Tips to build your confidence and land that job
You’ve sent off the CV and had your interview date confirmed. What’s the best way to ensure that you give it your best on the day?
PREPARATION, PREPARATION, PREPARATION It sounds obvious but the amount of preparation that you do can influence your confidence and state of mind in the interview.
Even planning your route in advance to ensure that you get there in time, taking into account rush hour traffic, parking, and how long it will take you to find the premises – nothing induces stress like running late or getting lost on the way to your interview.
Glassdoor is a good website that can give you an insight into other peoples’ interview experiences with the same company and some of the questions or techniques that they may use.
Make use of their website so that you can think of a couple of questions regarding the company that you may want to ask. Make sure you also do a google news search on them as well so that you can get the up to date information that may not be on their website but will be sure to impress them that you’ve put in the extra effort.
Confidence comes from knowing that you are as ready as you can be for any questions that might get thrown your way. Spend some time thinking about standard interview questions that are normally asked and those that pertain to the particular role you are interviewing for i.e if they are looking for someone with exceptional customer service skills have a ready example you can pull out the bag to showcase a time that you went above and beyond for a customer and the recognition that you received or how this made a he difference to them.
If you arrive just in time, you’re already late Follow the 10 minute rule. You should always be 10 minutes early for your interview, not only does it show the employer that you keep good time and are taking the role seriously but it also gives you a chance to steady your nerves, relax and take in your surroundings.

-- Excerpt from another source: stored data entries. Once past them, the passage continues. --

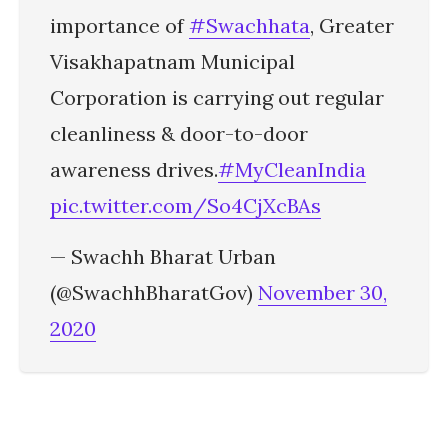
importance of
#Swachhata
, Greater
Visakhapatnam Municipal
Corporation is carrying out regular
cleanliness & door-to-door
awareness drives.
#MyCleanIndia
pic.twitter.com/So4CjXcBAs
— Swachh Bharat Urban
(@SwachhBharatGov)
November 30,
2020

It’s not just the interviewer you need to impress How you conduct and converse with all levels within the company speaks volumes about you as a person and what kind of team player you are and it’s not uncommon for the hiring manager to ask other people you have come into contact with how you came across. Many candidates have come a cropper by being dismissive to those that they view as unimportant in the hiring process.
First impressions Studies have shown that people make a judgement within the first 7 seconds of meeting you as to who you are and how trustworthy they believe you to be.
A broad, confident smile, standing up straight and a firm handshake are important basics which all contribute to a positive first impression.
Dress to Impress You may be interviewing for a company where you know that it is a relaxed dress code, how you dress shows how seriously you are taking the opportunity and how much you want the job. Whether we like it or not, people make a snap judgement based on appearance and how you carry yourself and you want to ensure that you are viewed as professional, keen and capable.
Listen carefully to the question Nerves can get the better of us and so often we are listening with the goal of speaking next rather than actually hearing the other person properly. Listen carefully to the question that is being asked and think as to which example that you have prepared will best fit the criteria.
Take your time Sometimes we get put on the back foot by a question that we didn’t consider beforehand or we rush to give any answer without first properly considering the question.
To give you time to think you can use a statement such as:
‘That’s a good question, there are a couple of examples I could use.’
Answer in the STARR format To give a good answer, think about how you structure your response.
A comprehensive answer should follow the STARR model and will allow you not only to answer the question at hand but show that you have learnt from challenging issues and reflected on them.
Situation – What was the issue or challenge that you dealt with? Task – What was the outcome that had to be achieved? Action – What did you do? Result – What was the outcome? Reflection – What did you learn from it or what would you differently next time?
Ask about them Everyone’s favourite subject is themselves. Not only do people warm to you when you ask them questions and it shows you are keen and actively engaged. It can also give you a better insight in to their managerial style and the type of culture within the company.
Asking the hiring manager how they came to be in their position or how long they have been at the company builds rapport and gives you the opportunity to see the career pathways and progression opportunities that are available.
Don’t forget to be yourself! So, you’ve checked the route, got there 10 minutes early, practiced your answers and examples in your head and your shoes are so shiny you can see your face in them. The only thing left to do is to let your personality shine through.
Although nerves can often get the better of us, remember that the hiring manager wants to get a good idea of who you are and are willing you to do well and although skills and experience are important, personality and team fit are a large part of the decision. People can often see potential and hire on ability to train and enthusiasm, rather than solely focusing on current experience.
So be your natural, lovely, sunshine self and Good Luck!